These methods have evolved over the years since gaming began. Already development teams of older games like pong and Co. have thought about how they can make their titles more attractive and thus keep players on the ball. But that’s not the only thing this article is about: Gambling has been around since humans existed, long before the process was electronically converted. And for a number of years, psychologists have been concerned with the meaning and impact of this seemingly “senseless” process. From Siegmund Freud to Lew Wygotski and Jean Piaget, many analysts have theories about what we want to experience when we play.

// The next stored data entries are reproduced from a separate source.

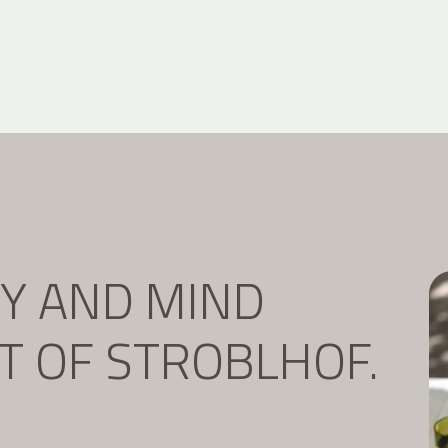
DY AND MIND
IT OF STROBLHOF.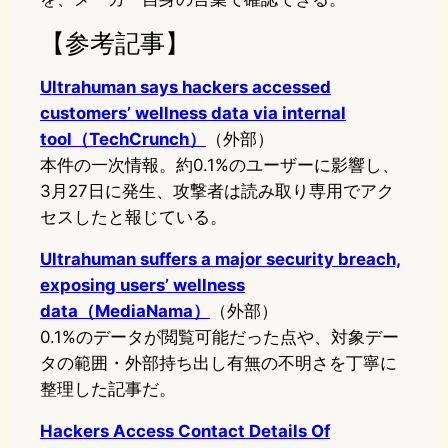
【参考記事】
Ultrahuman says hackers accessed
customers’ wellness data via internal
tool（TechCrunch）
（外部）
本件の一次情報。約0.1%のユーザーに影響し、
3月27日に発生、攻撃者は読み取り専用でアク
セスしたと報じている。
Ultrahuman suffers a major security breach,
exposing users’ wellness
data（MediaNama）
（外部）
0.1%のデータが閲覧可能だった点や、対象デー
タの範囲・外部持ち出し有無の不明さを丁寧に
整理した記事だ。
Hackers Access Contact Details Of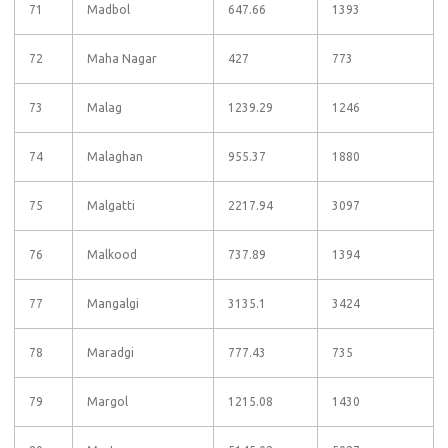
71
Madbol
647.66
1393
72
Maha Nagar
427
773
73
Malag
1239.29
1246
74
Malaghan
955.37
1880
75
Malgatti
2217.94
3097
76
Malkood
737.89
1394
77
Mangalgi
3135.1
3424
78
Maradgi
777.43
735
79
Margol
1215.08
1430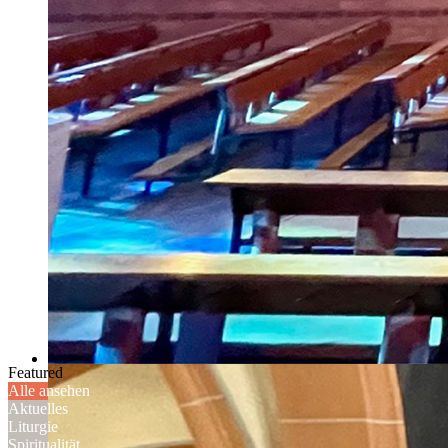
Featured
Alle ansehen
Aktuelles
Liturgie
Spiritualität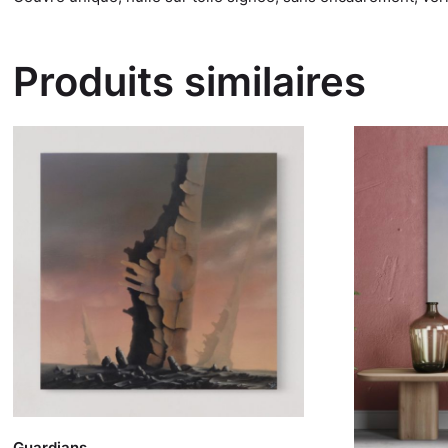
Produits similaires
Guardians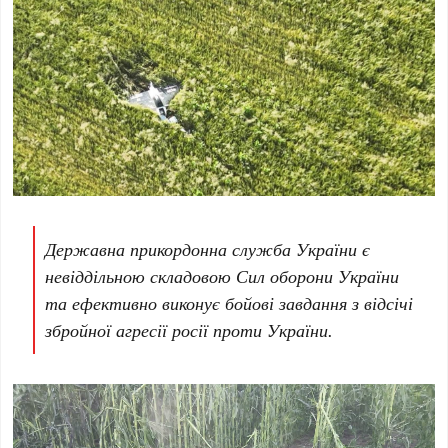
Державна прикордонна служба України є
невіддільною складовою Сил оборони України
та ефективно виконує бойові завдання з відсічі
збройної агресії росії проти України.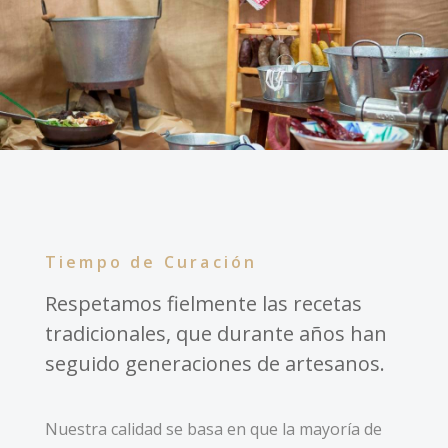
Tiempo de Curación
Respetamos fielmente las recetas
tradicionales, que durante años han
seguido generaciones de artesanos.
Nuestra calidad se basa en que la mayoría de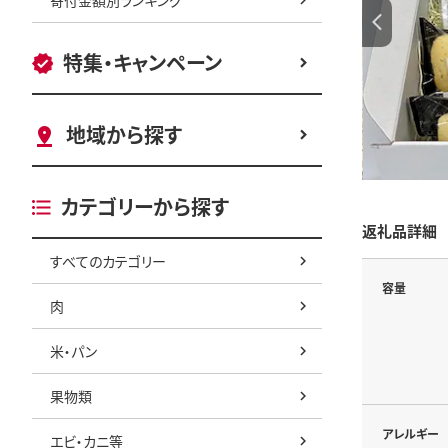
特集・キャンペーン
地域から探す
カテゴリーから探す
返礼品詳細
すべてのカテゴリー
容量
肉
米・パン
果物類
アレルギー
エビ・カニ等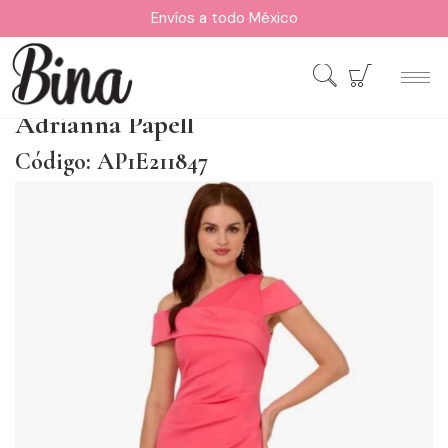
Envíos a todo México
Adrianna Papell
Código: AP1E211847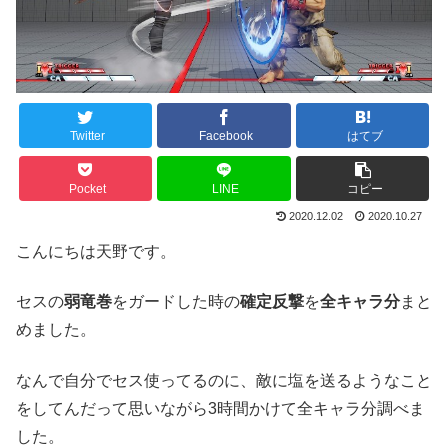
Twitter
Facebook
はてブ
Pocket
LINE
コピー
2020.12.02
2020.10.27
こんにちは天野です。
セスの
弱竜巻
をガードした時の
確定反撃
を
全キャラ分
まと
めました。
なんで自分でセス使ってるのに、敵に塩を送るようなこと
をしてんだって思いながら3時間かけて全キャラ分調べま
した。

The well-known and probably just as controversial neuropsychologist Sigmund Freud put forward the thesis that in games you can break taboos that would have consequences in real life. These taboos mark the limits of action, speech and sometimes even thinking in society, they serve as a set of rules for a functioning coexistence, but they are always artificial restrictions.

The banana in the hand that becomes a weapon, the infidelity that is simulated during lovemaking with your partner – with the (quite broad) concept of gaming, social no-gos can be broken. Pent-up aggression can be reduced and secret and actually suppressed desires can be fulfilled.

Playing can also help with conflict processing. Aggressions and conflicts are resolved in the simulated cosmos and are not carried out into the “outside world”.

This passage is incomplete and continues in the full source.